Do you want a master’s degree in education but aren’t sure where to start?
Well, finding the right program for you might not be as tricky as you think — as long as you know what to search for. Whether it’s online or in person, a master’s degree in education can help you increase your knowledge, expertise, and marketability.
Ready to start your journey?
In fact, the Bureau of Labor Statistics (BLS) projects an average growth rate of 7% in education, training, and library jobs between 2021 and 2031. Plus, according to a 2022 report from Brown University’s Annenberg Institute, some states are experiencing teacher shortages, resulting in even more job opportunities in those areas.

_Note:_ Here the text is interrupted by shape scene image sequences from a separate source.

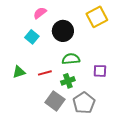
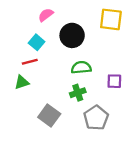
yellow square: (97, 17) -> (111, 19), turned 35
red line: (45, 73) -> (30, 62), moved
gray square: (55, 101) -> (49, 116), moved

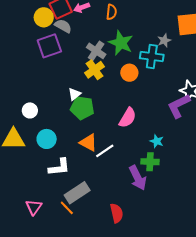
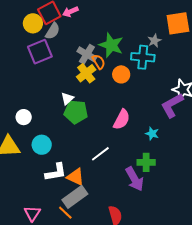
orange semicircle: (111, 12) -> (99, 62), moved, turned -35
gray semicircle: (63, 26) -> (53, 31), turned 96
cyan star: (157, 141) -> (152, 134), moved
orange triangle: (88, 142) -> (76, 177), moved

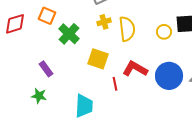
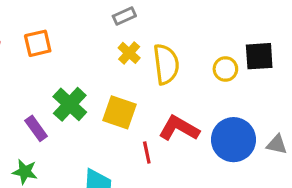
orange square: (47, 16) -> (38, 43), turned -36
yellow cross: (104, 22) -> (129, 53), turned -32
green cross: (69, 34) -> (70, 104), moved

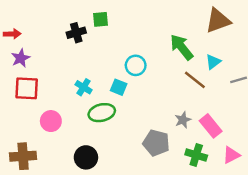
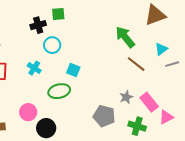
cyan triangle: (213, 62) -> (161, 49), moved
cyan circle: (136, 65) -> (52, 45), moved
cyan cross: (84, 87) -> (34, 68), moved
pink circle: (51, 121) -> (28, 112), moved
pink triangle: (231, 155) -> (166, 117), moved

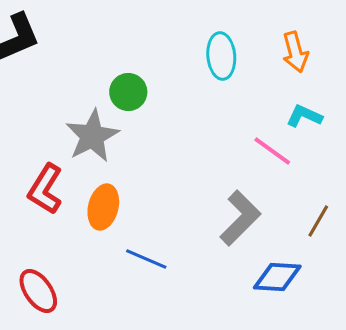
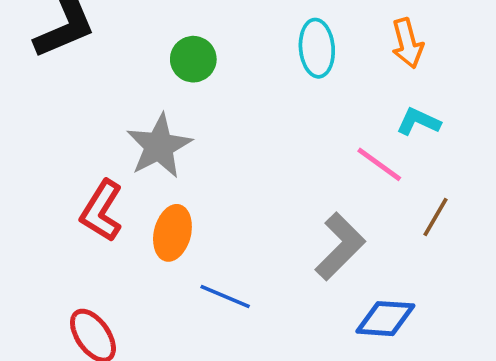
green circle: (128, 92) -> (193, 59), moved
brown line: (318, 221) -> (435, 217), moved

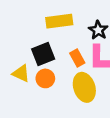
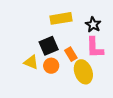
orange rectangle: (77, 58) -> (71, 54), moved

You can also tailor your education to match your career goals by specializing in an area of interest. Popular concentrations for education majors include curriculum and instruction, educational leadership, and educational technology.
As you consider a master’s degree in education, follow these five steps for choosing a program.
Your Checklist for Choosing a Master’s in Education Program
Do your learning goals match the program’s goals?
Have you considered both in-person and on-campus options?
Does the cost of the program fall within your budget?
Do you have all of the prerequisites you need for the program?
Are the fieldwork requirements doable for you?
1. Define Your Learning Goals
Ask yourself: Why are you considering pursuing your master’s degree in education?
Answering this question might be more helpful than you think. Knowing your why can help you define your learning goals and narrow your program search.
You can tailor your search to programs that specialize in the role you want. For example, if you’re looking to step into the administrative side of education as a superintendent or principal, you may want to pursue a program that emphasizes educational leadership.
Happy to keep teaching but looking for a way to increase your knowledge and pay?
Many schools will raise your salary as you increase your education. If this is your goal, you’ll want to review your school’s pay scale contract and search for programs that focus on the content you teach.
2. Compare Online vs. In-Person Programs
Take the time to compare online versus in-person programs.
If you value convenience and flexibility, then consider a master’s in education online. But if you’re looking to advance your career close to home, in-person networking at a local university may be a better fit.
You might be wondering if you can expect the same faculty credentials online as in person. Well, many faculty who teach in person also teach online. So you’ll receive the same quality of education regardless of the instruction mode.
If you find an online master’s in education program that interests you, research the faculty to find out more.
3. Consider Program Costs
Curious about the cost of a master’s degree?
The average cost for a master’s degree in education between 2015 and 2016 was around $54,180, according to data from the National Center for Education Statistics (NCES). Many factors can influence tuition costs, including the length of the program and the university’s reputation, whether the school is public or private, and whether the program is in-person or online.
Be aware of hidden costs you might not have initially considered, too.
4. Research Admission Requirements and Program Prerequisites
Most in-person and online master’s in education programs hold similar admission requirements: a bachelor’s degree, official transcripts, and letters of recommendation.
Before committing to any program, make sure its prerequisites make sense for you. Program websites should outline the required prerequisites. If not, contact the school and it can point you in the right direction.
5. Look at Fieldwork Requirements
Don’t forget about the real-world requirement: fieldwork.
So even if you’re earning your master’s in education online, you can likely expect to perform your fieldwork in person. Fieldwork gives you the opportunity to apply the new knowledge you’ve been learning in a practical, hands-on way.
Performing fieldwork can also meet teacher certification renewal requirements depending on the program and the state you’re in.
That said, not every master’s degree in education program requires fieldwork. There may be exceptions or alternative options, especially if you’re currently working as an educator.
Pro Tip: Don’t forget the “why” and the “how.” Determine why you want to learn and how you learn best. This exercise will help you find the program that’s right for you!